I don't know. First i would have to know for sure that predators are the cause of my reduced turkey numbers. That's one of the big questions I have about the research you're quoting. It's very difficult to isolate a single cause for observations made in wild, natural populations, which makes it very difficult to arrive at a precise conclusion to a study. That's a big part of why the results of a given study or series of study's don't guarantee similar results elsewhere.
I wonder how many times this study was replicated with no clear conclusion or with a different conclusion? We're those trials published?
I dont think any of them claimed that predation was the cause of decline, and its almost never THE CAUSE. Its almost always a symptom. Rarely (and by rarely I mean Im not sure its ever happened) is anything other than habitat or weather or introduction of a non native species the cause of population declines. Possibly disease in rare cases. Excess predation is caused by habitat issues. Loss, fragmentation, manipulation, encroachment, quality, etc. Predators simply dont destroy a population in good habitat, and they dont go from being just fine with predators to steep decline with the same predators present in good habitat. They have adapted over thousands of years to evade those predators.

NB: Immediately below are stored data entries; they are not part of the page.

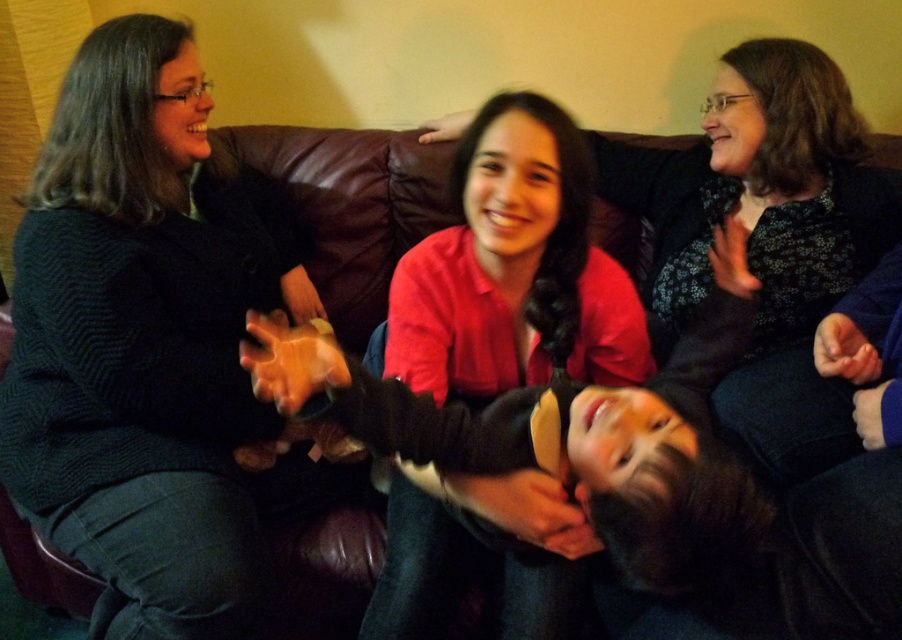 You are a photographer setting up a shoot in the living room. You want to ensure that both the black sweater at left and the matte red shirt at center are visible in the frame. Based on their positions, which clothing item should be placed closer to the camera to ensure both are visible?

The matte red shirt at center is behind the black sweater at left, so to ensure both are visible, the black sweater at left should be placed closer to the camera. This way, the matte red shirt at center won not be obscured by the black sweater at left.

From the picture: You are a photographer setting up for a group photo. You notice the black sweater at left and the matte red shirt at center. Which clothing item is covering part of the other?

The black sweater at left is positioned over the matte red shirt at center, so it is covering part of it. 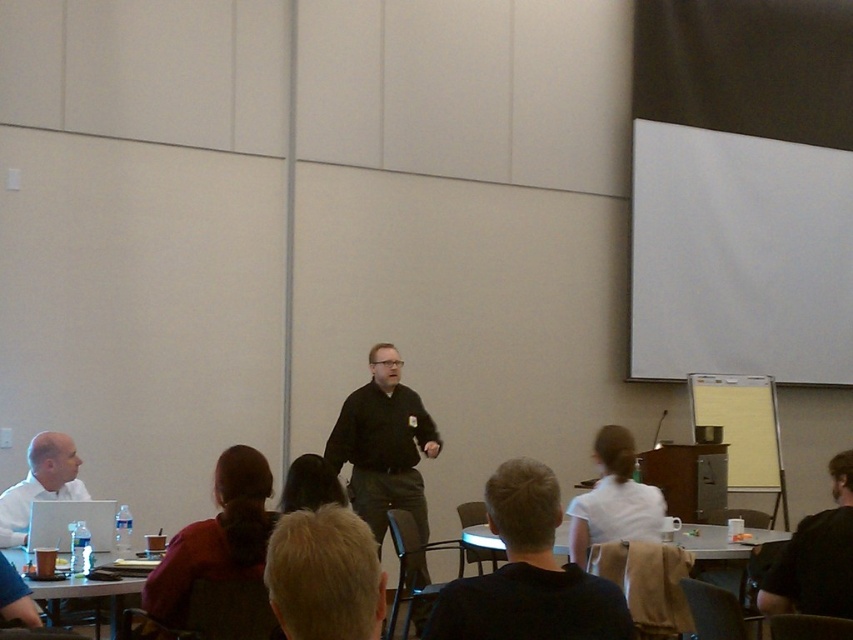 Which is in front, point (370, 483) or point (813, 566)?

Point (813, 566) is in front.

Which of these two, black matte shirt at center or black fabric shirt at lower right, stands shorter?

With less height is black fabric shirt at lower right.

Describe the element at coordinates (383, 444) in the screenshot. I see `black matte shirt at center` at that location.

At what (x,y) coordinates should I click in order to perform the action: click on black matte shirt at center. Please return your answer as a coordinate pair (x, y). Image resolution: width=853 pixels, height=640 pixels. Looking at the image, I should click on pos(383,444).

Between dark red shirt at lower left and matte black laptop at left, which one is positioned lower?

Positioned lower is matte black laptop at left.

Does dark red shirt at lower left have a lesser height compared to matte black laptop at left?

No, dark red shirt at lower left is not shorter than matte black laptop at left.

You are a GUI agent. You are given a task and a screenshot of the screen. Output one action in this format:
    pyautogui.click(x=<x>, y=<y>)
    Task: Click on the dark red shirt at lower left
    
    Given the screenshot: What is the action you would take?
    pyautogui.click(x=216, y=538)

Locate an element on the screen. dark red shirt at lower left is located at coordinates (216, 538).

Which is in front, point (776, 310) or point (816, 513)?

Positioned in front is point (776, 310).

Does white matte projection screen at upper right have a larger size compared to black fabric shirt at lower right?

Indeed, white matte projection screen at upper right has a larger size compared to black fabric shirt at lower right.

Find the location of a particular element. The width and height of the screenshot is (853, 640). white matte projection screen at upper right is located at coordinates (740, 257).

Where is `white matte projection screen at upper right`? The width and height of the screenshot is (853, 640). white matte projection screen at upper right is located at coordinates (740, 257). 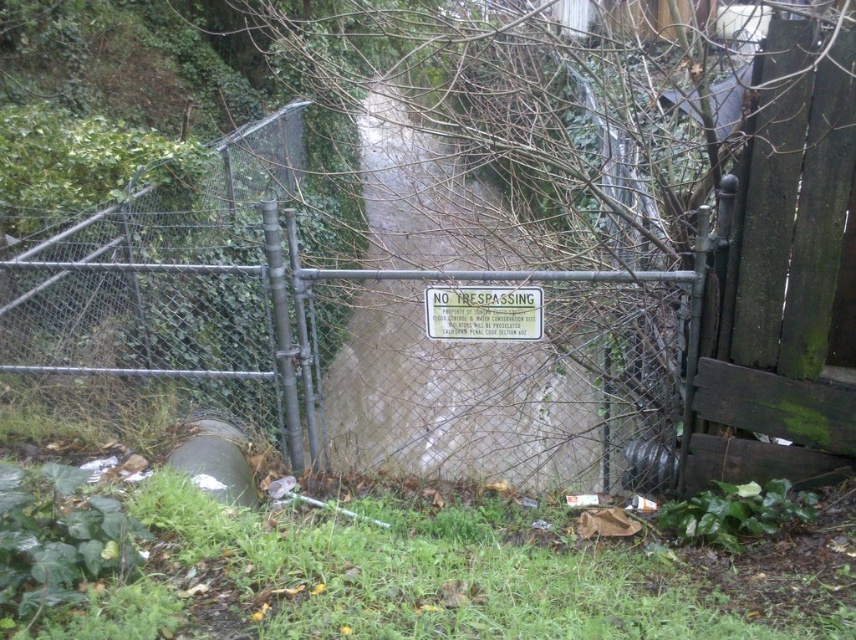 You are standing outside the fenced area and want to see the metallic silver sign at center clearly. Which direction should you look relative to the green grass at lower center?

The metallic silver sign at center is above the green grass at lower center, so you should look upward from the green grass at lower center to see it clearly.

So to your point, I know there have been predator control studies on declining populations and none that I know of deemed predator control effective to reverse the trend.
Id be interested to know if MDC is trapping the grouse areas?
Plus, what good is another hatched nest if the poults all get picked off in poor habitat by species that you cant control? Or if they survive and the hens have no access to high quality nesting areas? Then what? Or if the raccoon you trapped would have been dinner for the owl or bobcat or coyote that raided the nest and killed the hen?